En la amplia estancia a la que nos conducen, donde nos
tomaron los datos la primera vez, veo a mi padre. Pero no
solo a él, también a la tía de Arashi, una mujer con gesto
adusto, vestida con un kimono elegante y oscuro; veo a la
madre de Kaito, a la que recuerdo de Miako, aunque ahora
finas arrugas cruzan su piel. Cerca de ellas están los padres
de Li Yan, tan distintos entre sí, pero tremendamente
parecidos a su hija, y los de Harada; su padre es un hombre
rechoncho y tan bajito como su hijo, y su madre, delgada y
casi tan alta como Arashi.
Todos nos quedamos paralizados, observándonos unos a
otros. Me preparo para un par de gritos, quizá, pero todos
se acercan a nosotros y nos abrazan, nos tocan el pelo, las
mejillas, los brazos, las manos. El encuentro no dura
mucho, porque los policías carraspean y nos indican
separarnos por familia y repartirnos entre las distintas
mesas que hay para prestar declaración.
Yo me siento junto a mi padre y comienzo a hablar. No
digo nada sobre el estanque, sobre Kannushi-san ni sobre
Ryōjin. Solo hablo de Miako, de mi necesidad de volver, de
reconciliarme, y de cómo todos los que están aquí, a mi
lado, han ayudado a hacerlo posible.
Cuando todos terminamos, hay una mezcla de pena y
frustración en el rostro de los oficiales. Se miran entre sí.

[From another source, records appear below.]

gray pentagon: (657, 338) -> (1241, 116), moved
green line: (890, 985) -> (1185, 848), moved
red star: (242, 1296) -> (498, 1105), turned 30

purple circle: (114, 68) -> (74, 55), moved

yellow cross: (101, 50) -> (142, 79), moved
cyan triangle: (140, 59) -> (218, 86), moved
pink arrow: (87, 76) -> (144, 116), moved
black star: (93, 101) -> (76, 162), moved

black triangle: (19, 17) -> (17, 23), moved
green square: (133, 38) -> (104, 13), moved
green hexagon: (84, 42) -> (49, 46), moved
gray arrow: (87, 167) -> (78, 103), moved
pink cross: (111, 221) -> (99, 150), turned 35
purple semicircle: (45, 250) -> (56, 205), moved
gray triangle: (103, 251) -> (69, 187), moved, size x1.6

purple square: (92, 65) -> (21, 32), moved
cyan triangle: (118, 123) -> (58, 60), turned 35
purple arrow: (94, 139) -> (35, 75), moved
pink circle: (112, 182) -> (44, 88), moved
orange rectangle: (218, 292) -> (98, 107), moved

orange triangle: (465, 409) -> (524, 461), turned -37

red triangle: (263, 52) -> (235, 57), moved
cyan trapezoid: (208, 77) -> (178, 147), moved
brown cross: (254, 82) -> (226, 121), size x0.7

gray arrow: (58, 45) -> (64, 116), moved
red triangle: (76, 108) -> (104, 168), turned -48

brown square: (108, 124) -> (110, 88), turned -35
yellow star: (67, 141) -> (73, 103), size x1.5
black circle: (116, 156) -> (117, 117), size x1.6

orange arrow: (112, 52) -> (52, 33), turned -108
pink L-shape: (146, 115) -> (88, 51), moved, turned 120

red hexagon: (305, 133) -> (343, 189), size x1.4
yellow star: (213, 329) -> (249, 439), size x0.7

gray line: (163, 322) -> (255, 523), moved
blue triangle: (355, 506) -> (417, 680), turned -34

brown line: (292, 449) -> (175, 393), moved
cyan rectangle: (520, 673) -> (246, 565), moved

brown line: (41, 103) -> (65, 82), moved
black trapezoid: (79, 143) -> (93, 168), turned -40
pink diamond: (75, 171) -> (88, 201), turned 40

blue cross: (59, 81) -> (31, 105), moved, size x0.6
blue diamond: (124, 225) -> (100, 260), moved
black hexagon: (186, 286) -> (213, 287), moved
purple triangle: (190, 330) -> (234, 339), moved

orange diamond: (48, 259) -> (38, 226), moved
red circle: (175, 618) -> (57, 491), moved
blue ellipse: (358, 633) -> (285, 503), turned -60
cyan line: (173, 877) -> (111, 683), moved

Ellos también sufrieron mucho con el terremoto y el
tsunami que sucedió en el dos mil once. Ishinomaki fue una
de las ciudades más afectadas, también hubo muchos
muertos y muchos desaparecidos. Así que solo se centran
en la forma en que intentamos escapar de la policía; en que
deberíamos haberles explicado a dónde nos dirigíamos y el
motivo. Mientras hablan, todos permanecemos en silencio y
asentimos ante cada palabra. Nuestros familiares, sin
embargo, no nos quitan la vista de encima. Mi padre tiene
los ojos algo vidriosos.
Después de afirmar que no nos van a abrir ningún tipo de
expediente ni de que se va a interponer denuncia alguna,
nos comunican que nos podemos marchar junto a Masaru,
que también queda libre, aunque tendrá que pagar una
multa que la madre de Kaito se apresura a decir que
correrá de su parte. Sin embargo, cuando parece que
realmente podemos irnos, el policía que está frente a mi
padre y a mí, nos detiene.
—Hay algo que me gustaría enseñarles. Sé que debe
tratarse de un error, pero… —Teclea algo en el ordenador,
mueve el ratón varias veces y, cuando parece encontrar lo
que estaba buscando, clava la mirada en mí—. El once de
marzo de hace casi seis años se recibió una llamada en la
comisaría de Miako, procedía del Ayuntamiento. Yo fui el
que la recibí; por aquel entonces, trabajaba allí. Al parecer,
una joven vestida de sacerdotisa intentó agredir al alcalde.
—Agredir. Tengo que hacer todo el esfuerzo del mundo
para no poner los ojos en blanco—. Pero consiguieron
reducirla y aislarla en una sala. Por desgracia, logró
escapar. Y, con todo lo que ocurrió después, esta denuncia
quedó archivada y olvidada. No obstante —añade, ahora
desviando la atención hacia mi padre, que parece
terriblemente confuso—. Una de las cámaras de seguridad
del edificio no se estropeó durante el tsunami, quedó en
una especie de espacio estanco y pudimos recuperar las
grabaciones de ese día. Estas son algunas de las imágenes.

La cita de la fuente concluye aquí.